Work instructions:
Go over the lines below, and when one contains the word "facebook", copy it.
-- Input for this task follows --
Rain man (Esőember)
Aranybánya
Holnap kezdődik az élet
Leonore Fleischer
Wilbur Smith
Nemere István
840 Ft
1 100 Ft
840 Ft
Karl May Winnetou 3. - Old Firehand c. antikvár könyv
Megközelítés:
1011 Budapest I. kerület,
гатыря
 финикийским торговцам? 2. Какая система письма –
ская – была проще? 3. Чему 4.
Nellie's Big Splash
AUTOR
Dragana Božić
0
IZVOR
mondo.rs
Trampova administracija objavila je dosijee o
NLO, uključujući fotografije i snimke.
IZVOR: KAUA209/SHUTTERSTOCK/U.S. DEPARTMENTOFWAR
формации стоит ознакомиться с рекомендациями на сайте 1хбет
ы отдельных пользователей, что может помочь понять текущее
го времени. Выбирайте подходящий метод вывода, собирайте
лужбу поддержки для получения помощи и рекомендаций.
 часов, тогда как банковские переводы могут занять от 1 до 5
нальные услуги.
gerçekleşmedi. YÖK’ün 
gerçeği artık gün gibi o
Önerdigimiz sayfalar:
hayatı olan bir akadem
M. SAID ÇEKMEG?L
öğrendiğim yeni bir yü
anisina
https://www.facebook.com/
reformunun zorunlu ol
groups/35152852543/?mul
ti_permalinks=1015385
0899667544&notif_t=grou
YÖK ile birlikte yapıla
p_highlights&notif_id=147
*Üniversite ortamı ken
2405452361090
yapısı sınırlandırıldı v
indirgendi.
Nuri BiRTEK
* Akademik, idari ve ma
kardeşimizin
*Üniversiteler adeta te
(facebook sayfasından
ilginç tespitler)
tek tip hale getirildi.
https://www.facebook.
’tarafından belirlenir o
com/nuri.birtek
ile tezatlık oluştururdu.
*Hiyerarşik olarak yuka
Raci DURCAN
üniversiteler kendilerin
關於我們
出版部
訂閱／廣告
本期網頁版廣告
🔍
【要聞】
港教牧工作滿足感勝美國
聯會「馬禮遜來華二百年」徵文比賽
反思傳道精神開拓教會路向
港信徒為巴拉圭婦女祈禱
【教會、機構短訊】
-- Input for this task concluded --
Solution to the problem:
https://www.facebook.com/
(facebook sayfasından
https://www.facebook.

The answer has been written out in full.